Increasing context window size does not eliminate the need for retrieval strategy — it changes the trade-off. Very large context windows introduce their own problems: LLM performance degrades on long contexts (the "lost in the middle" phenomenon, where information in the middle of a long context is less likely to be used than information at the beginning or end), cost scales linearly with context size, and latency increases significantly.
For most production use cases with large corpora, retrieval over chunked documents remains the correct approach. The senior engineer's suggestion makes sense only for small, bounded document sets where full-document retrieval is feasible and the total token count stays manageable. A good answer acknowledges the trade-off rather than dismissing the idea entirely.
"How would you handle a RAG system where the same information exists in multiple documents with slightly different versions — for example, a product that has been updated and the old documentation still exists in the corpus?"
This is a production realism question that many candidates have not thought through.
The naive RAG system retrieves both versions and the model either hallucinates a reconciliation or picks one arbitrarily — often the wrong one.
The production solutions involve: metadata filtering (tag documents with version or date metadata and filter by recency at retrieval time), document deduplication before indexing (identify near-duplicate documents and keep only the canonical version), or a post-retrieval step that identifies conflicting information and resolves it before passing context to the model. Anthropic and Perplexity both test this type of question because it reflects a real problem in enterprise document corpora.
"Your RAG system answers a user's question with a confident, detailed response. The answer is completely wrong — it contradicts the source documents. Faithfulness is 0.94. How is this possible?"
This is a trick question that tests deep understanding of what faithfulness actually measures.
Faithfulness of 0.94 means 94% of the generated answer is grounded in the retrieved context. The answer can still be factually wrong if the retrieved context itself contains incorrect information — faithfulness measures internal consistency with retrieved documents, not factual accuracy against the real world. If the corpus contains an outdated document with incorrect information, a faithful RAG system will confidently reproduce that incorrect information.
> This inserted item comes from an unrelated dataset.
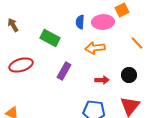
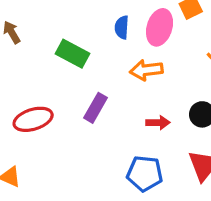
pink ellipse: (103, 22) -> (160, 27), turned -70
red ellipse: (21, 65) -> (33, 119), moved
The fix involves: adding a knowledge cutoff metadata field to documents, filtering out documents past a certain age for time-sensitive queries, and where possible, cross-referencing answers against multiple retrieved documents rather than generating from a single source.
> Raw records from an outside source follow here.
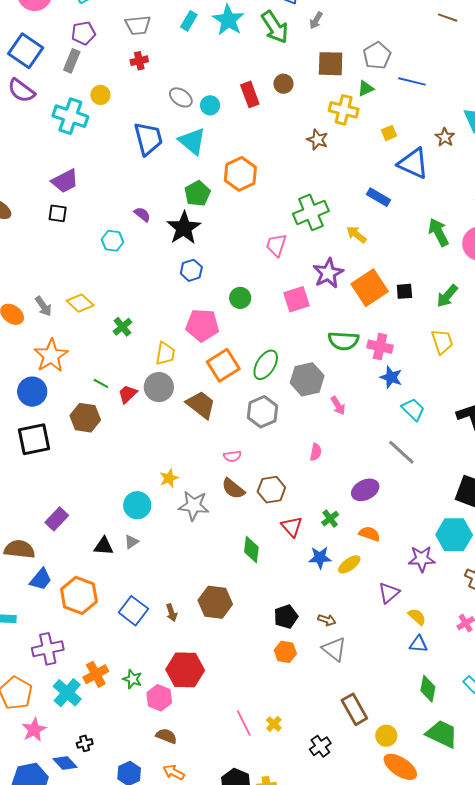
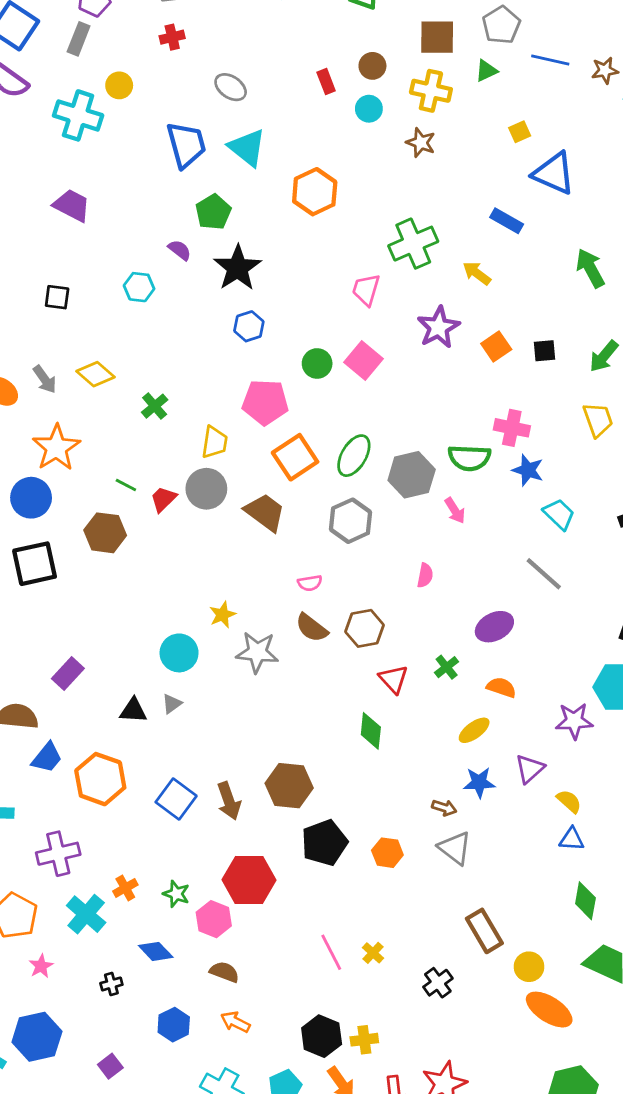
red rectangle: (250, 94) -> (326, 81), size x0.7
cyan circle: (210, 105) -> (369, 109), moved
yellow cross: (344, 110) -> (431, 91), moved
brown star: (445, 137) -> (605, 70), moved, turned 30
purple trapezoid: (65, 181) -> (72, 205), turned -124
green pentagon: (197, 193) -> (213, 212), moved
black square: (58, 213) -> (57, 297), moved
orange square: (370, 288) -> (496, 347), size x0.6
pink square: (296, 299) -> (363, 360), moved, turned -32
green semicircle: (343, 341) -> (469, 458), moved
green diamond: (251, 550) -> (371, 731), moved
blue star: (320, 558) -> (479, 782), moved
brown arrow: (172, 613) -> (229, 801), size x1.5
black pentagon: (286, 617) -> (324, 843), moved, size x1.4
orange cross: (96, 674) -> (125, 888), size x0.7
pink star: (34, 730) -> (41, 966), size x0.7
blue diamond: (65, 763) -> (156, 951), moved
The One Thing Candidates Get Wrong About RAG Interviews
The most common mistake candidates make in RAG interviews is treating the questions as knowledge tests — as if the goal is to demonstrate that they know what RAG is.
The goal is not to demonstrate knowledge. The goal is to demonstrate production intuition.
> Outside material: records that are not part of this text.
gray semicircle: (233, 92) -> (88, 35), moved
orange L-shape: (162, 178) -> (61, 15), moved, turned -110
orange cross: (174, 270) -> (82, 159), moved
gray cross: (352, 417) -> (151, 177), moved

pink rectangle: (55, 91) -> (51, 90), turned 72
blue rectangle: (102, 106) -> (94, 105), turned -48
Every RAG interview question is really asking: have you built one of these systems, watched it fail in a way you did not expect, and figured out why?
The candidates who get offers at Anthropic, Cohere, Perplexity, and OpenAI are not the ones who can recite the definition of faithfulness. They are the ones who can say "here is the scenario where faithfulness looks great but the system is still broken — and here is how I would catch it."
That kind of answer only comes from practice on real, broken systems — not from reading about RAG in the abstract.